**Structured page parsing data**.
-- Opening Marker --
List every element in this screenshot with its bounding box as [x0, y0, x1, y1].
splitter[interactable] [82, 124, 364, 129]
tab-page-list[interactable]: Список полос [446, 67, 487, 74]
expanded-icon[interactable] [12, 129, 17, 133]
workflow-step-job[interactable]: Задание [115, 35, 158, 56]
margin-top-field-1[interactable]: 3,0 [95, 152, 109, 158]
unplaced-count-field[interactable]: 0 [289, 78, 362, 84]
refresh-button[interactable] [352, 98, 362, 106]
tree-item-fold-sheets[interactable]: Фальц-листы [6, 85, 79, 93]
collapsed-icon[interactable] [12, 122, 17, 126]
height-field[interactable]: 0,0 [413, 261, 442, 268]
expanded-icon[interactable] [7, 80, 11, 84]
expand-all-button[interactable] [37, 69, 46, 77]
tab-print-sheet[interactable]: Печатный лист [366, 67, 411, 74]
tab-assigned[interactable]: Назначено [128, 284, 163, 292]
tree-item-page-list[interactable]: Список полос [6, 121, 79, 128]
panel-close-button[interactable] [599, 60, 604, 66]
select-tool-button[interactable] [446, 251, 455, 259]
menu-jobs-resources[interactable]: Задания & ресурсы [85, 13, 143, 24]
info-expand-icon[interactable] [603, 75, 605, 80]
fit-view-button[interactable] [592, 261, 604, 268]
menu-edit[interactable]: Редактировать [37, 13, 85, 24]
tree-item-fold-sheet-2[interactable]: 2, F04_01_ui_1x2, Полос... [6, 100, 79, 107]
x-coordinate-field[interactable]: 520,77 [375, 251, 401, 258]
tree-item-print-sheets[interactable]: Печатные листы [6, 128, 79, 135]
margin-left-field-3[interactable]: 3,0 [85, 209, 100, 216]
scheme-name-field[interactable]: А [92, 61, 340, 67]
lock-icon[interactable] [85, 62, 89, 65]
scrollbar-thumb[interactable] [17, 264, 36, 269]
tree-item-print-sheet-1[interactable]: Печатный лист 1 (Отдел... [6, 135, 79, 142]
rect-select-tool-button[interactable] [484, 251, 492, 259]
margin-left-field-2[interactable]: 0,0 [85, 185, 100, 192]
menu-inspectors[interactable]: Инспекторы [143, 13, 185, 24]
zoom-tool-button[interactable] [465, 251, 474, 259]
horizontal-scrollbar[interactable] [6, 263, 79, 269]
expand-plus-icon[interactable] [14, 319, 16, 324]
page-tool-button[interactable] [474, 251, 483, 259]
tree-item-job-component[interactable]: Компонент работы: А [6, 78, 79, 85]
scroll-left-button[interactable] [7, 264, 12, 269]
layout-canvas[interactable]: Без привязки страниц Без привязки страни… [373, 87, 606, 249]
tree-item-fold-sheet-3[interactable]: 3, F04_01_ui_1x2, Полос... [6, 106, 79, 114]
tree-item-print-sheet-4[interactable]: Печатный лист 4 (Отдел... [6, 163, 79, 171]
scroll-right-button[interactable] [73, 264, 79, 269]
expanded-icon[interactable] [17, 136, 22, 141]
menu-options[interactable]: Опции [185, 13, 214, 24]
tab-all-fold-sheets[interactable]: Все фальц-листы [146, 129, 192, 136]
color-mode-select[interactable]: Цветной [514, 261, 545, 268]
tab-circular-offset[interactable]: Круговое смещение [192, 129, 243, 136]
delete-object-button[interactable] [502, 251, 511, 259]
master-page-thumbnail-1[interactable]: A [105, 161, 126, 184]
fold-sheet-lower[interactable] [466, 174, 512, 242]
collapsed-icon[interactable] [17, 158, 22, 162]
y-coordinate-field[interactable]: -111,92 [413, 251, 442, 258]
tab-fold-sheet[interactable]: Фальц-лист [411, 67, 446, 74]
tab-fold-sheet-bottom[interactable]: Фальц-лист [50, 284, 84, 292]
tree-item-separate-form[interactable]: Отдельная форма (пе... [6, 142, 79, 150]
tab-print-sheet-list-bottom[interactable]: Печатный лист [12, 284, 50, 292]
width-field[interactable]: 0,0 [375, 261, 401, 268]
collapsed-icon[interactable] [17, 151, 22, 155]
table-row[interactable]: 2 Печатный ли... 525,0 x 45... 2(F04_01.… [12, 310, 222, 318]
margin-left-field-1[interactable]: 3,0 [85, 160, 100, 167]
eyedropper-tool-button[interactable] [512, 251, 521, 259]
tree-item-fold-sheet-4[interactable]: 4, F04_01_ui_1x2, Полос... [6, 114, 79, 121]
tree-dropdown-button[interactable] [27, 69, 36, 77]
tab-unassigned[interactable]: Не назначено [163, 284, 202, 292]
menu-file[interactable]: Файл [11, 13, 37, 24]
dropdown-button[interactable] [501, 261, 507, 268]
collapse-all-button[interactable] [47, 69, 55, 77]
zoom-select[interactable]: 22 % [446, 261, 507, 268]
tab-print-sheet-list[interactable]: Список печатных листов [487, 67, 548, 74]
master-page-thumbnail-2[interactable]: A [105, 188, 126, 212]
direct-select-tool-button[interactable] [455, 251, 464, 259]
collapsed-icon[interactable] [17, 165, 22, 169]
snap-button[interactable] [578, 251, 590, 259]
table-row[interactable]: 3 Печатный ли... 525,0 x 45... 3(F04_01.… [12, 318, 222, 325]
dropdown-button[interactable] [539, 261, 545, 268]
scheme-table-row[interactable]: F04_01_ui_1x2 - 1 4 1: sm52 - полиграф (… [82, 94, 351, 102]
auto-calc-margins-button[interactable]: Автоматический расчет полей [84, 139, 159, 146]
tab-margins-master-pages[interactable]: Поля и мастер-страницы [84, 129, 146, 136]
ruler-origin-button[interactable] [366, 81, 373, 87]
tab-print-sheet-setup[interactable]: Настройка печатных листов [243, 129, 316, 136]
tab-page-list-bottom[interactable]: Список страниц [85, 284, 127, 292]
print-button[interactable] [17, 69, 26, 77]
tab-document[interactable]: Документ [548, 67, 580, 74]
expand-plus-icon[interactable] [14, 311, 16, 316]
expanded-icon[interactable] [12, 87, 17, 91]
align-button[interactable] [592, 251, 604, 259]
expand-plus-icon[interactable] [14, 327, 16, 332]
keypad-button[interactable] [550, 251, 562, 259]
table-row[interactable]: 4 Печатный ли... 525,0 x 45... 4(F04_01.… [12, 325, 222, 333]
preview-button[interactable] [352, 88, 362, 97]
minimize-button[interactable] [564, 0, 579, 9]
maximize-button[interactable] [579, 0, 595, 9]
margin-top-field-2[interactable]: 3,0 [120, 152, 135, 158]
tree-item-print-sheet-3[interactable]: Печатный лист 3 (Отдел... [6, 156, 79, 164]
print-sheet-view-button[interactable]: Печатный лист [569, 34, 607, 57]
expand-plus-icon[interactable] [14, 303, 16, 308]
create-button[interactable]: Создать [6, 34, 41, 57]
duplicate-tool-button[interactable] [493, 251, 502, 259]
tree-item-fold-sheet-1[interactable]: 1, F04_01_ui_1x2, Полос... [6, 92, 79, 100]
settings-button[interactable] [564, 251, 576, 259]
-- Closing Marker --
**Your task**. The answer consists of every entry, returned exactly.

**Answer to this problem**.
List every element in this screenshot with its bounding box as [x0, y0, x1, y1].
splitter[interactable] [82, 124, 364, 129]
tab-page-list[interactable]: Список полос [446, 67, 487, 74]
expanded-icon[interactable] [12, 129, 17, 133]
workflow-step-job[interactable]: Задание [115, 35, 158, 56]
margin-top-field-1[interactable]: 3,0 [95, 152, 109, 158]
unplaced-count-field[interactable]: 0 [289, 78, 362, 84]
refresh-button[interactable] [352, 98, 362, 106]
tree-item-fold-sheets[interactable]: Фальц-листы [6, 85, 79, 93]
collapsed-icon[interactable] [12, 122, 17, 126]
height-field[interactable]: 0,0 [413, 261, 442, 268]
expanded-icon[interactable] [7, 80, 11, 84]
expand-all-button[interactable] [37, 69, 46, 77]
tab-print-sheet[interactable]: Печатный лист [366, 67, 411, 74]
tab-assigned[interactable]: Назначено [128, 284, 163, 292]
tree-item-page-list[interactable]: Список полос [6, 121, 79, 128]
panel-close-button[interactable] [599, 60, 604, 66]
select-tool-button[interactable] [446, 251, 455, 259]
menu-jobs-resources[interactable]: Задания & ресурсы [85, 13, 143, 24]
info-expand-icon[interactable] [603, 75, 605, 80]
fit-view-button[interactable] [592, 261, 604, 268]
menu-edit[interactable]: Редактировать [37, 13, 85, 24]
tree-item-fold-sheet-2[interactable]: 2, F04_01_ui_1x2, Полос... [6, 100, 79, 107]
x-coordinate-field[interactable]: 520,77 [375, 251, 401, 258]
tree-item-print-sheets[interactable]: Печатные листы [6, 128, 79, 135]
margin-left-field-3[interactable]: 3,0 [85, 209, 100, 216]
scheme-name-field[interactable]: А [92, 61, 340, 67]
lock-icon[interactable] [85, 62, 89, 65]
scrollbar-thumb[interactable] [17, 264, 36, 269]
tree-item-print-sheet-1[interactable]: Печатный лист 1 (Отдел... [6, 135, 79, 142]
rect-select-tool-button[interactable] [484, 251, 492, 259]
margin-left-field-2[interactable]: 0,0 [85, 185, 100, 192]
menu-inspectors[interactable]: Инспекторы [143, 13, 185, 24]
zoom-tool-button[interactable] [465, 251, 474, 259]
horizontal-scrollbar[interactable] [6, 263, 79, 269]
expand-plus-icon[interactable] [14, 319, 16, 324]
page-tool-button[interactable] [474, 251, 483, 259]
tree-item-job-component[interactable]: Компонент работы: А [6, 78, 79, 85]
scroll-left-button[interactable] [7, 264, 12, 269]
layout-canvas[interactable]: Без привязки страниц Без привязки страни… [373, 87, 606, 249]
tree-item-fold-sheet-3[interactable]: 3, F04_01_ui_1x2, Полос... [6, 106, 79, 114]
tree-item-print-sheet-4[interactable]: Печатный лист 4 (Отдел... [6, 163, 79, 171]
scroll-right-button[interactable] [73, 264, 79, 269]
expanded-icon[interactable] [17, 136, 22, 141]
menu-options[interactable]: Опции [185, 13, 214, 24]
tab-all-fold-sheets[interactable]: Все фальц-листы [146, 129, 192, 136]
color-mode-select[interactable]: Цветной [514, 261, 545, 268]
tab-circular-offset[interactable]: Круговое смещение [192, 129, 243, 136]
delete-object-button[interactable] [502, 251, 511, 259]
master-page-thumbnail-1[interactable]: A [105, 161, 126, 184]
fold-sheet-lower[interactable] [466, 174, 512, 242]
collapsed-icon[interactable] [17, 158, 22, 162]
y-coordinate-field[interactable]: -111,92 [413, 251, 442, 258]
tab-fold-sheet[interactable]: Фальц-лист [411, 67, 446, 74]
tab-fold-sheet-bottom[interactable]: Фальц-лист [50, 284, 84, 292]
tree-item-separate-form[interactable]: Отдельная форма (пе... [6, 142, 79, 150]
tab-print-sheet-list-bottom[interactable]: Печатный лист [12, 284, 50, 292]
width-field[interactable]: 0,0 [375, 261, 401, 268]
collapsed-icon[interactable] [17, 151, 22, 155]
table-row[interactable]: 2 Печатный ли... 525,0 x 45... 2(F04_01.… [12, 310, 222, 318]
margin-left-field-1[interactable]: 3,0 [85, 160, 100, 167]
eyedropper-tool-button[interactable] [512, 251, 521, 259]
tree-item-fold-sheet-4[interactable]: 4, F04_01_ui_1x2, Полос... [6, 114, 79, 121]
tree-dropdown-button[interactable] [27, 69, 36, 77]
tab-unassigned[interactable]: Не назначено [163, 284, 202, 292]
menu-file[interactable]: Файл [11, 13, 37, 24]
dropdown-button[interactable] [501, 261, 507, 268]
collapse-all-button[interactable] [47, 69, 55, 77]
zoom-select[interactable]: 22 % [446, 261, 507, 268]
tab-print-sheet-list[interactable]: Список печатных листов [487, 67, 548, 74]
master-page-thumbnail-2[interactable]: A [105, 188, 126, 212]
direct-select-tool-button[interactable] [455, 251, 464, 259]
collapsed-icon[interactable] [17, 165, 22, 169]
snap-button[interactable] [578, 251, 590, 259]
table-row[interactable]: 3 Печатный ли... 525,0 x 45... 3(F04_01.… [12, 318, 222, 325]
dropdown-button[interactable] [539, 261, 545, 268]
scheme-table-row[interactable]: F04_01_ui_1x2 - 1 4 1: sm52 - полиграф (… [82, 94, 351, 102]
auto-calc-margins-button[interactable]: Автоматический расчет полей [84, 139, 159, 146]
tab-margins-master-pages[interactable]: Поля и мастер-страницы [84, 129, 146, 136]
ruler-origin-button[interactable] [366, 81, 373, 87]
tab-print-sheet-setup[interactable]: Настройка печатных листов [243, 129, 316, 136]
tab-page-list-bottom[interactable]: Список страниц [85, 284, 127, 292]
print-button[interactable] [17, 69, 26, 77]
tab-document[interactable]: Документ [548, 67, 580, 74]
expand-plus-icon[interactable] [14, 311, 16, 316]
expanded-icon[interactable] [12, 87, 17, 91]
align-button[interactable] [592, 251, 604, 259]
expand-plus-icon[interactable] [14, 327, 16, 332]
keypad-button[interactable] [550, 251, 562, 259]
table-row[interactable]: 4 Печатный ли... 525,0 x 45... 4(F04_01.… [12, 325, 222, 333]
preview-button[interactable] [352, 88, 362, 97]
minimize-button[interactable] [564, 0, 579, 9]
maximize-button[interactable] [579, 0, 595, 9]
margin-top-field-2[interactable]: 3,0 [120, 152, 135, 158]
tree-item-print-sheet-3[interactable]: Печатный лист 3 (Отдел... [6, 156, 79, 164]
print-sheet-view-button[interactable]: Печатный лист [569, 34, 607, 57]
expand-plus-icon[interactable] [14, 303, 16, 308]
create-button[interactable]: Создать [6, 34, 41, 57]
duplicate-tool-button[interactable] [493, 251, 502, 259]
tree-item-fold-sheet-1[interactable]: 1, F04_01_ui_1x2, Полос... [6, 92, 79, 100]
settings-button[interactable] [564, 251, 576, 259]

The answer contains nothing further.